- [GOAL OF THE EXERCISE] Beginning with the line below that contains "他のCampbell Scientificステーションとネットワーク接" and ending with the line that contains "り、より多くの方に知っていただきたいと考えていま", copy every line exactly. Copy nothing else.
[[ SUPPLIED ENTRIES open ]]
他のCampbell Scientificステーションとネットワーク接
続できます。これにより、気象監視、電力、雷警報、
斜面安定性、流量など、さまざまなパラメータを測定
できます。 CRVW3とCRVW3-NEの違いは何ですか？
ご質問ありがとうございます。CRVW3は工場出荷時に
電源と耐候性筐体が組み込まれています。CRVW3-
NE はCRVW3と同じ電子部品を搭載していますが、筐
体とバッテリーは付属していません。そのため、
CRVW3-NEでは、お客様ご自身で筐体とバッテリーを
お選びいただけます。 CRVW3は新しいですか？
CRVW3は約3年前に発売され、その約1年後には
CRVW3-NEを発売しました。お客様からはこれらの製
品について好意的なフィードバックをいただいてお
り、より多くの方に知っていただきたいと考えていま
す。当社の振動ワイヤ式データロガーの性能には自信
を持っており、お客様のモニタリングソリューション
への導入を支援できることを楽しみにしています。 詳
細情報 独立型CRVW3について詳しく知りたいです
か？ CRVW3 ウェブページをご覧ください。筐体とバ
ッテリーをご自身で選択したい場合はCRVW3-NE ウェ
[[ SUPPLIED ENTRIES closed ]]
[[ SUPPLIED ENTRIES open ]]
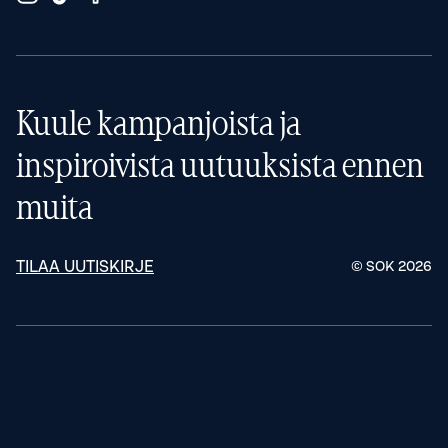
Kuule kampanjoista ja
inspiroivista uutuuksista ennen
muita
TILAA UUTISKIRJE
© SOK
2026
[[ SUPPLIED ENTRIES closed ]]
- [YOUR SOLUTION]
他のCampbell Scientificステーションとネットワーク接
続できます。これにより、気象監視、電力、雷警報、
斜面安定性、流量など、さまざまなパラメータを測定
できます。 CRVW3とCRVW3-NEの違いは何ですか？
ご質問ありがとうございます。CRVW3は工場出荷時に
電源と耐候性筐体が組み込まれています。CRVW3-
NE はCRVW3と同じ電子部品を搭載していますが、筐
体とバッテリーは付属していません。そのため、
CRVW3-NEでは、お客様ご自身で筐体とバッテリーを
お選びいただけます。 CRVW3は新しいですか？
CRVW3は約3年前に発売され、その約1年後には
CRVW3-NEを発売しました。お客様からはこれらの製
品について好意的なフィードバックをいただいてお
り、より多くの方に知っていただきたいと考えていま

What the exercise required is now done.